<<<<

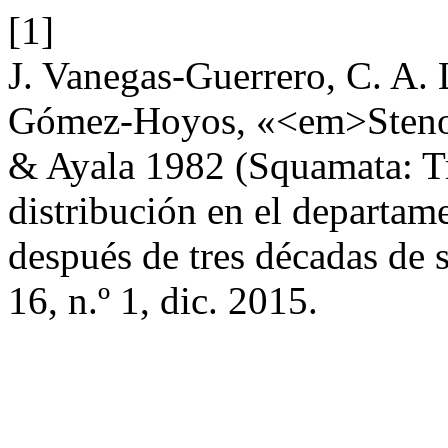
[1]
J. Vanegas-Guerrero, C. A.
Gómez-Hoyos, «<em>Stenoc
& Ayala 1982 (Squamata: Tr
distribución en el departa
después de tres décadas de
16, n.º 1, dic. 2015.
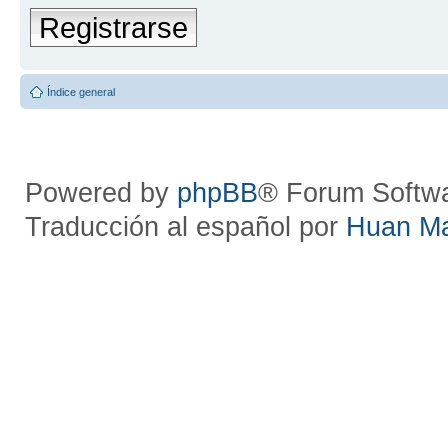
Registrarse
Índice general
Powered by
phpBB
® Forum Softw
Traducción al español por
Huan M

>>>>
<<<<

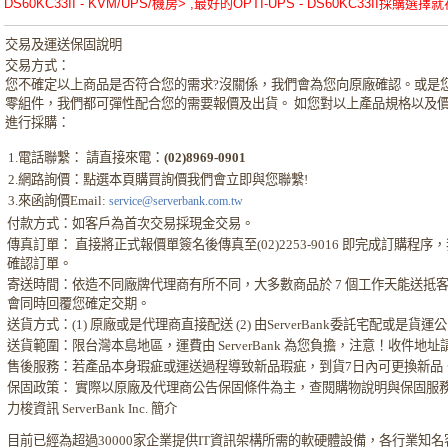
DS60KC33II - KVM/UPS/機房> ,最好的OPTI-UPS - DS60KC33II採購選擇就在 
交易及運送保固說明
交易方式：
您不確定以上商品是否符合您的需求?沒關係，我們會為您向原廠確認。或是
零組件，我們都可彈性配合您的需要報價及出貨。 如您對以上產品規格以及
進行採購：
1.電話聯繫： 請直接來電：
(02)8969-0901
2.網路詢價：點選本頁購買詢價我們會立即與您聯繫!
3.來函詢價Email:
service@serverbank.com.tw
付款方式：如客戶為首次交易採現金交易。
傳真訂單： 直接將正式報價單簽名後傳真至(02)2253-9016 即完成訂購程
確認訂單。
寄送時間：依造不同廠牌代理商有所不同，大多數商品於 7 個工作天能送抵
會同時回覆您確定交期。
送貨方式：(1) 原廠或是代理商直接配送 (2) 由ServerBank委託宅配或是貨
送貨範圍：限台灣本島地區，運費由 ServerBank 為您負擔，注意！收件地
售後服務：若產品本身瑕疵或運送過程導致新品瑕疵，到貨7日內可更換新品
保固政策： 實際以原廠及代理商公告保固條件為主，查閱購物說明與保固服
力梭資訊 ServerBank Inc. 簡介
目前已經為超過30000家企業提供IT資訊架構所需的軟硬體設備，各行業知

>>>>

TASK TO CARRY OUT
Everything above from the line containing "售後服務：若產品本身瑕疵或運送過程導致新品瑕疵，到貨7日內可更換新品" down to the line containing "目前已經為超過30000家企業提供IT資訊架構所需的軟硬體設備，各行業知" should be copied exactly, both end lines included, and nothing else.

RESPONSE TO THIS EXERCISE
售後服務：若產品本身瑕疵或運送過程導致新品瑕疵，到貨7日內可更換新品
保固政策： 實際以原廠及代理商公告保固條件為主，查閱購物說明與保固服
力梭資訊 ServerBank Inc. 簡介
目前已經為超過30000家企業提供IT資訊架構所需的軟硬體設備，各行業知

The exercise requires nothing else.